▶ Source material
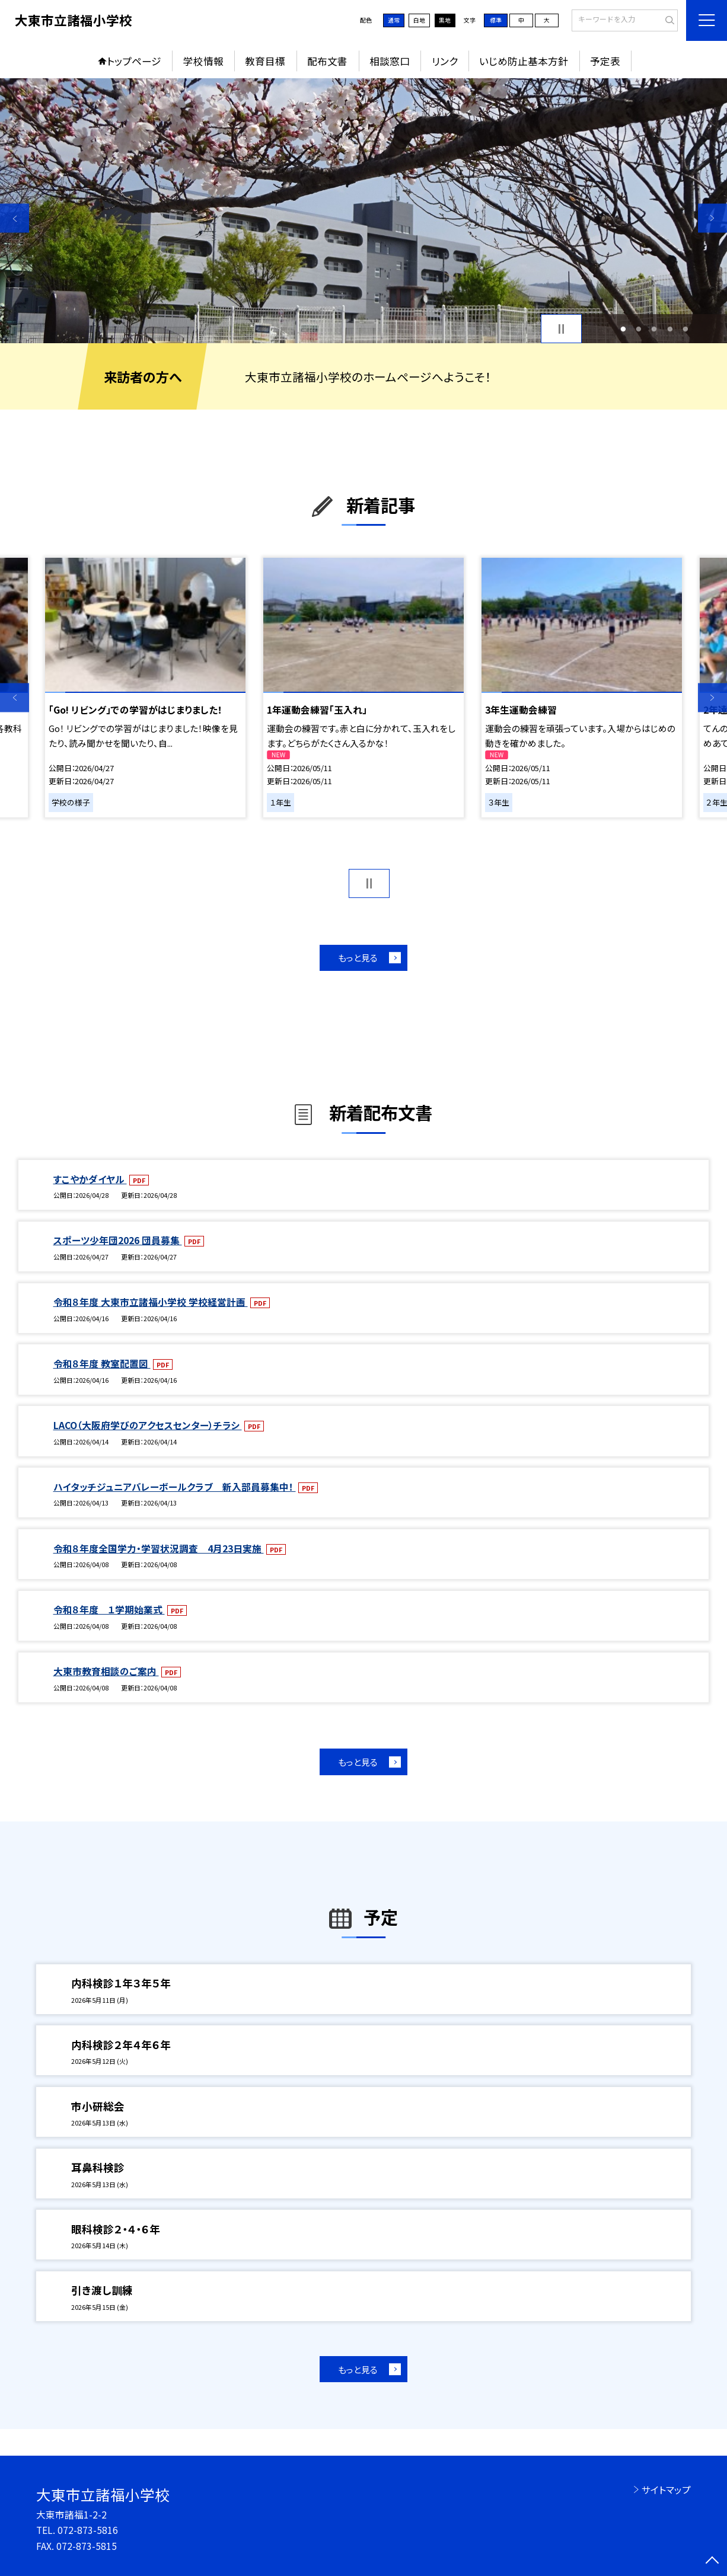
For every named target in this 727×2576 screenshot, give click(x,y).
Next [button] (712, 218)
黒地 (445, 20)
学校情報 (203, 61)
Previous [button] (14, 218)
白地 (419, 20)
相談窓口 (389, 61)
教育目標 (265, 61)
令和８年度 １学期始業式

▶ Your objective
Reproduce each entry precisely, dropping only the pictures.

▶ Exercise output
For every named target in this 727×2576 screenshot, give click(x,y).
Next [button] (712, 218)
黒地 (445, 20)
学校情報 (203, 61)
Previous [button] (14, 218)
白地 (419, 20)
相談窓口 (389, 61)
教育目標 (265, 61)
令和８年度 １学期始業式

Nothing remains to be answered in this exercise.